Historic house in Delaware, United States

Gibraltar (previously known as the Hugh Rodney Sharp Mansion), located at 2505 Pennsylvania Avenue in Wilmington, Delaware, is a country estate home dating from c. 1844 that is listed on the National Register of Historic Places. It takes its name from the Rock of Gibraltar, alluding to the high rocky outcrop on which the house was built. It is located just inside Wilmington's city limits and originally stood at the center of a much larger estate which has over time been reduced to the present area of about a city block in size. The house was originally built by John Rodney Brincklé and inherited by his brother's wife and children, before being bought in 1909 by Hugh Rodney Sharp, who was linked to the Du Pont family through marriage and work. Sharp expanded and remodeled the house, as well as commissioning the pioneering female landscape designer Marian Cruger Coffin to lay out the gardens.

The gardens are now owned by a local preservation trust which acquired it in the 1990s after it was threatened with demolition and redevelopment.

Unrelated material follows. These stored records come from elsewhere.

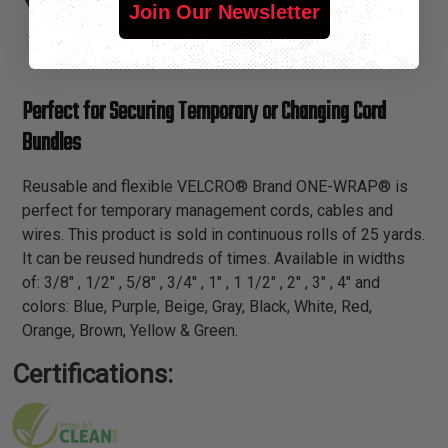
Join Our Newsletter
Perfect for Securing Temporary or Changing Cord
Bundles
Reusable and flexible VELCRO® Brand ONE-WRAP® is
perfect for temporary management cords, cables and
wires. This product is sold in continuous rolls of 25 yards.
It can be reused hundreds of times. Available in widths
of: 3/8" , 1/2" , 5/8" , 3/4" , 1" , 1 1/2" , 2" , 3" , 4" and
colors: Blue, Purple, Beige, Gray, Black, White, Red,
Orange, Brown, Yellow & Green.
Certifications:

They have since been restored and opened to the public. The estate was listed in the National Register of Historic Places in 1998 in recognition of its importance as a well-preserved example of the Country Place era of art and design. The mansion, currently owned by a local developer, has not been occupied for many years and its condition has significantly deteriorated.

==History==

The estate was developed around 1844 by John Rodney Brincklé, grandnephew of the first Governor of Delaware, Caesar Rodney. It was located in the western part of Wilmington just within the city limits and was named for its position on a high rocky outcrop overlooking the city, in an allusion to the Rock of Gibraltar. Brincklé was said to have built it in an unsuccessful attempt to woo a woman from Philadelphia and subsequently used it as a retreat and as a base where he could carry out horticultural experiments and entertain friends and relatives. The estate originally extended over an area of about 80 acre. Around 1848 he invited his brother Samuel with his wife and their eight children to move into the house. Samuel purchased it in May 1862 and carried out planting and landscaping works on the property. It passed to his wife Julia on his death and subsequently to their children.

The estate was purchased in 1909 by Hugh Rodney Sharp and his wife, Isabella Mathieu du Pont Sharp, a member of the Du Pont family. In 1915 it was renovated under the direction of Philadelphia architects DeArmond, Ashmead and Bickley. The house's interior decor includes Colonial Revival and Italianate architecture and contains works by Albert Ely Ives and others. Between 1916 and 1923, the pioneering female landscape architect Marian Cruger Coffin laid out the gardens.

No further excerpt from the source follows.